A few years ago I read James Patterson’s novel, “Suzanne’s Diary for Nicholas” and that ignited the fire even more. This wasn’t written as letters, but a series of journal entries as a young mother explains to her infant son how she met and fell in love with his father. I loved that book … a masterfully crafted romance without one descriptive sexual encounter, yet so full of emotion.
Like I said I toyed with the idea many times, but never quite got around to penning it. Why? Maybe it’s the restriction of the format. The POV is of only the writer and is further restricted by the relationship with the one to whom the letter is written. Events that could impact those two people could only be written about from the perspective of the letter writer’s direct experience. If not crafted properly it could leave lots of holes in the narrative. Or maybe it’s my lack of confidence in my ability to write in a format that deviates from the writer as the omniscient narrator.
To improve and expand my writing skills in that area, I tried to do a little research on epistolary novels. I found a short list of epistolary novels on Wikipedia, but not much on the craft of writing them.

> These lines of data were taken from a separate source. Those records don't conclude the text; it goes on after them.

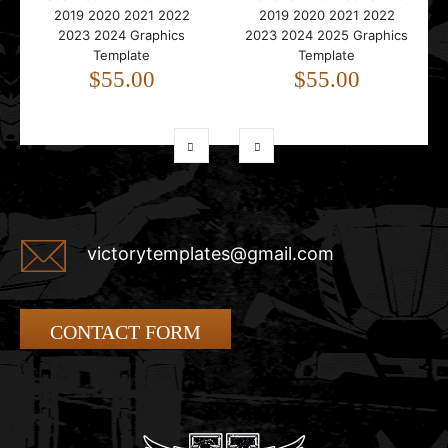
2019 2020 2021 2022
2019 2020 2021 2022
2023 2024 Graphics
2023 2024 2025 Graphics
Template
Template
$55.00
$55.00
victorytemplates@gmail.com
CONTACT FORM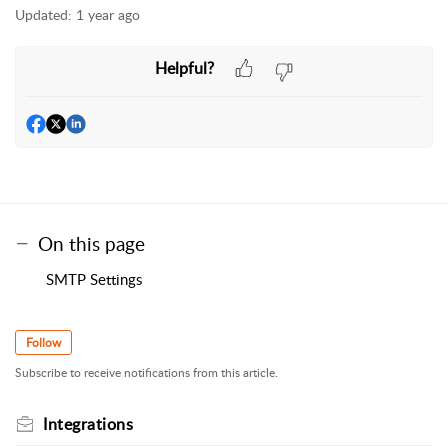
Updated:
1 year ago
Helpful?
On this page
SMTP Settings
Follow
Subscribe to receive notifications from this article.
Integrations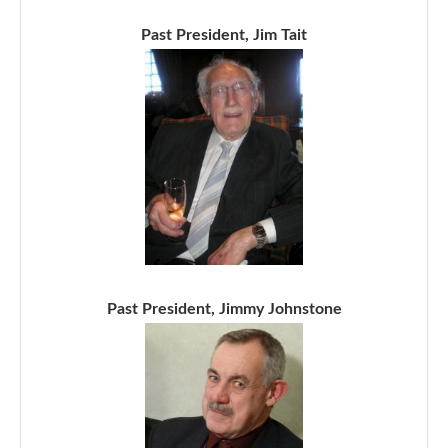
Past President, Jim Tait
Past President, Jimmy Johnstone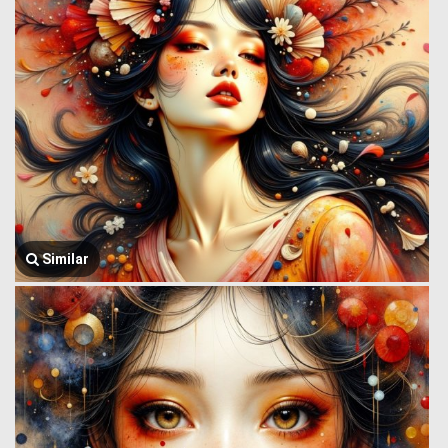
Similar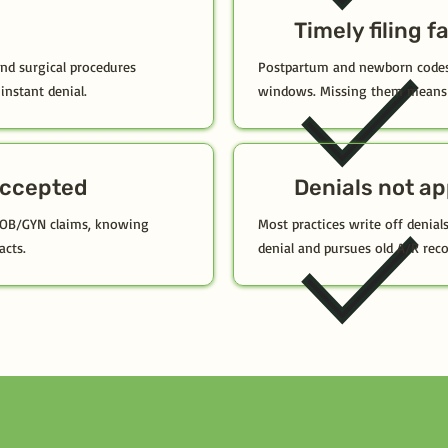
Timely filing f
and surgical procedures
Postpartum and newborn codes 
instant denial.
windows. Missing them means 
ccepted
Denials not a
 OB/GYN claims, knowing
Most practices write off denials
acts.
denial and pursues old A/R reco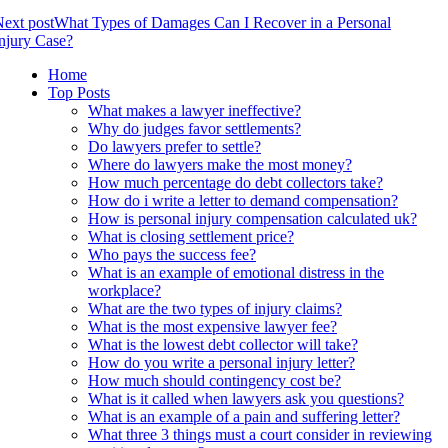
ext post
What Types of Damages Can I Recover in a Personal
njury Case?
Home
Top Posts
What makes a lawyer ineffective?
Why do judges favor settlements?
Do lawyers prefer to settle?
Where do lawyers make the most money?
How much percentage do debt collectors take?
How do i write a letter to demand compensation?
How is personal injury compensation calculated uk?
What is closing settlement price?
Who pays the success fee?
What is an example of emotional distress in the
workplace?
What are the two types of injury claims?
What is the most expensive lawyer fee?
What is the lowest debt collector will take?
How do you write a personal injury letter?
How much should contingency cost be?
What is it called when lawyers ask you questions?
What is an example of a pain and suffering letter?
What three 3 things must a court consider in reviewing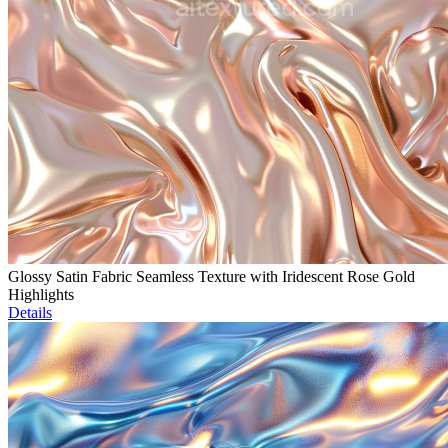
Glossy Satin Fabric Seamless Texture with Iridescent Rose Gold
Highlights
Details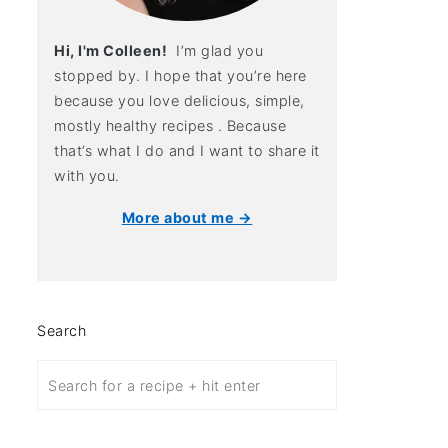
Hi, I'm Colleen!
I’m glad you
stopped by. I hope that you’re here
because you love delicious, simple,
mostly healthy recipes . Because
that’s what I do and I want to share it
with you.
More about me →
Search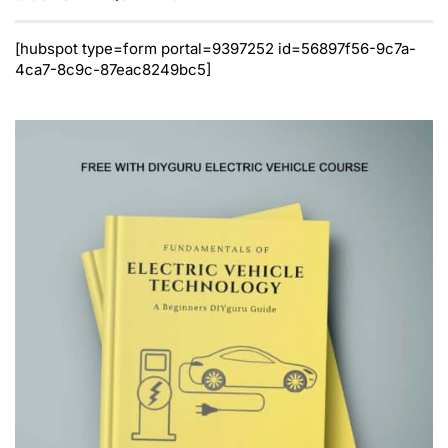
[hubspot type=form portal=9397252 id=56897f56-9c7a-
4ca7-8c9c-87eac8249bc5]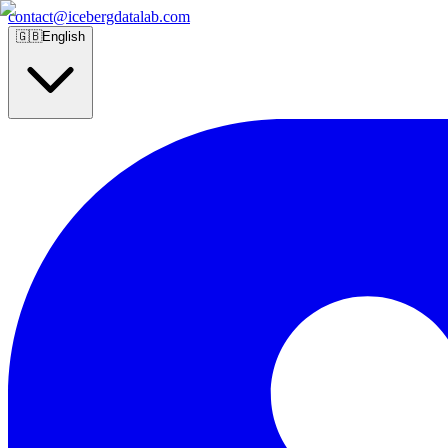
contact@icebergdatalab.com
🇬🇧
English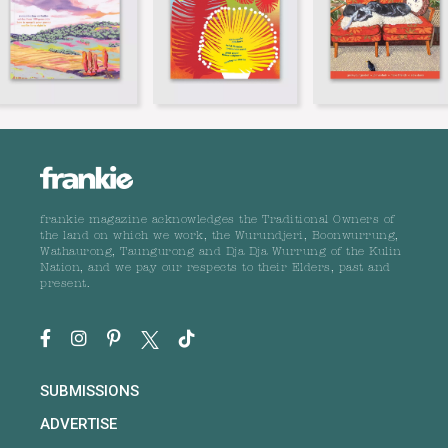
frankie magazine acknowledges the Traditional Owners of
the land on which we work, the Wurundjeri, Boonwurrung,
Wathaurong, Taungurong and Dja Dja Wurrung of the Kulin
Nation, and we pay our respects to their Elders, past and
present.
SUBMISSIONS
ADVERTISE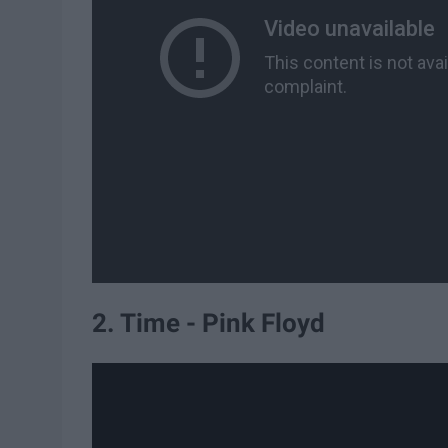
2. Time - Pink Floyd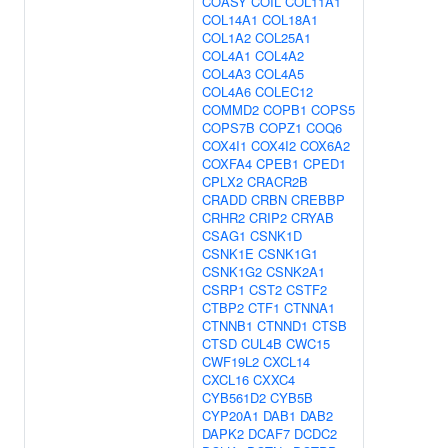
COASY
COIL
COL11A1
COL14A1
COL18A1
COL1A2
COL25A1
COL4A1
COL4A2
COL4A3
COL4A5
COL4A6
COLEC12
COMMD2
COPB1
COPS5
COPS7B
COPZ1
COQ6
COX4I1
COX4I2
COX6A2
COXFA4
CPEB1
CPED1
CPLX2
CRACR2B
CRADD
CRBN
CREBBP
CRHR2
CRIP2
CRYAB
CSAG1
CSNK1D
CSNK1E
CSNK1G1
CSNK1G2
CSNK2A1
CSRP1
CST2
CSTF2
CTBP2
CTF1
CTNNA1
CTNNB1
CTNND1
CTSB
CTSD
CUL4B
CWC15
CWF19L2
CXCL14
CXCL16
CXXC4
CYB561D2
CYB5B
CYP20A1
DAB1
DAB2
DAPK2
DCAF7
DCDC2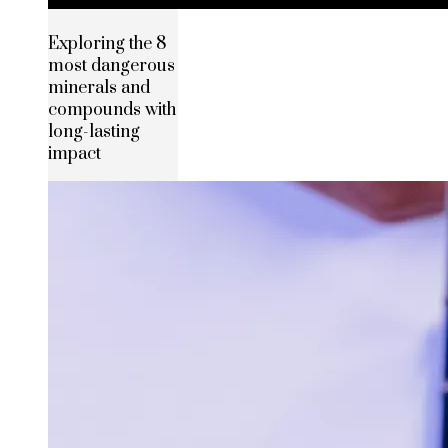
Exploring the 8
most dangerous
minerals and
compounds with
long-lasting
impact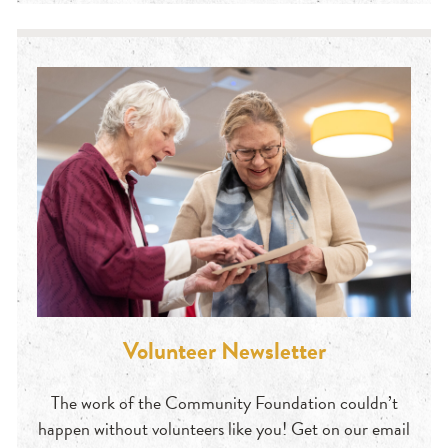
Volunteer Newsletter
The work of the Community Foundation couldn’t
happen without volunteers like you! Get on our email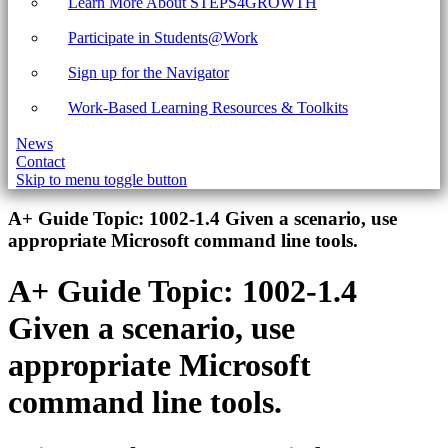
Learn More About STEPS4GROWTH
Participate in Students@Work
Sign up for the Navigator
Work-Based Learning Resources & Toolkits
News
Contact
Skip to menu toggle button
Introduction
A+ Guide Topic:
1002-1.4 Given a scenario, use
appropriate Microsoft command line tools.
A+ Guide Topic:
1002-1.4
Given a scenario, use
appropriate Microsoft
command line tools.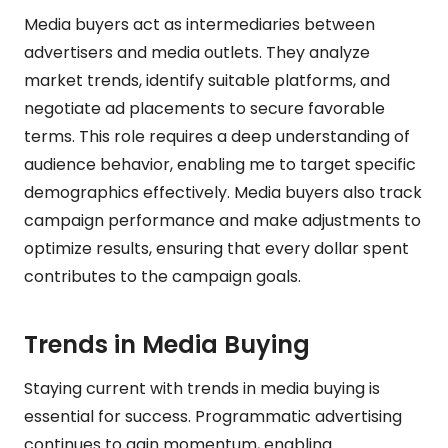
Media buyers act as intermediaries between
advertisers and media outlets. They analyze
market trends, identify suitable platforms, and
negotiate ad placements to secure favorable
terms. This role requires a deep understanding of
audience behavior, enabling me to target specific
demographics effectively. Media buyers also track
campaign performance and make adjustments to
optimize results, ensuring that every dollar spent
contributes to the campaign goals.
Trends in Media Buying
Staying current with trends in media buying is
essential for success. Programmatic advertising
continues to gain momentum, enabling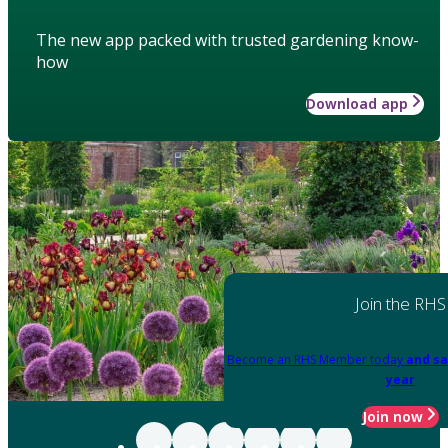
The new app packed with trusted gardening know-
how
Download app
Join the RHS
Become an RHS Member today
and sa
year
Join now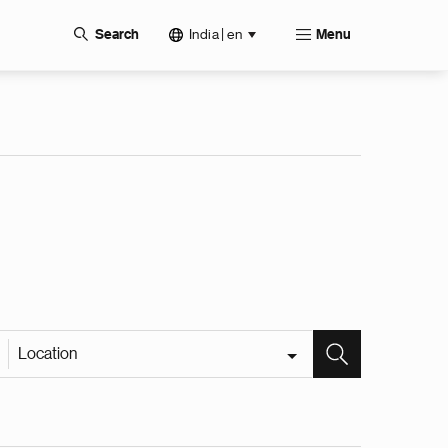
India | en
Search
Menu
Location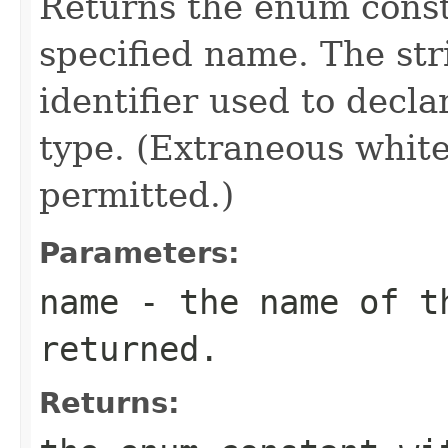
Returns the enum consta
specified name. The st
identifier used to decl
type. (Extraneous whit
permitted.)
Parameters:
name
- the name of th
returned.
Returns: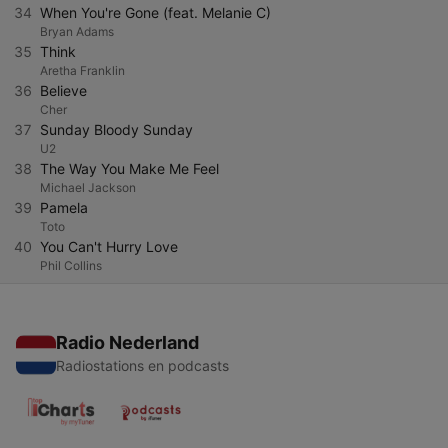
34
When You're Gone (feat. Melanie C)
Bryan Adams
35
Think
Aretha Franklin
36
Believe
Cher
37
Sunday Bloody Sunday
U2
38
The Way You Make Me Feel
Michael Jackson
39
Pamela
Toto
40
You Can't Hurry Love
Phil Collins
Radio Nederland
Radiostations en podcasts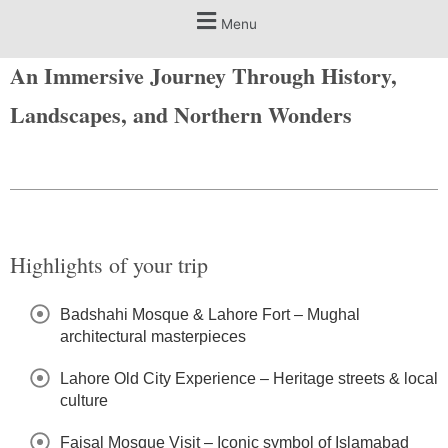
Menu
An Immersive Journey Through History,
Landscapes, and Northern Wonders
Highlights of your trip
Badshahi Mosque & Lahore Fort – Mughal
architectural masterpieces
Lahore Old City Experience – Heritage streets & local
culture
Faisal Mosque Visit – Iconic symbol of Islamabad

If there is any of you who know of a resource that would help a person hone this specific skill, I’d like you to tell me about it.
Until I get the courage to leave the safety net of the omniscient narrator and write my love story as an epistolary novel, I will leave you with my epistolary poem written when I was a teenager.
To the Preacher
I watch you very close,
But you don’t know me, I suppose?
I listen to the words you say to me
And try to be what I ought to be.
You speak the words of truth, I know,
Because I search the bible to see if it’s so.
But there is only one little flaw:
What I heard, is not what I saw.
So often you speak of humility,
But I don’t know the meaning, you see,
For when I look upon your side
All I see is pomp and pride.
Jesus was a lowly man
Ate with sinners and publicans
But because my father is a drunken man
He is not welcomed to shake your hand.
All this and more I see,
Plus the church is filled with hypocrisy.
We need a broom to sweep the floor,
Starting from the pulpit, right to the door.
But all this shouldn’t surprise me when
The church is led by businessmen
Oh my humble spirit longs to see
Your destiny in eternity.
Signed: yours truly
P.S. I hope the broom sweeps out the sin!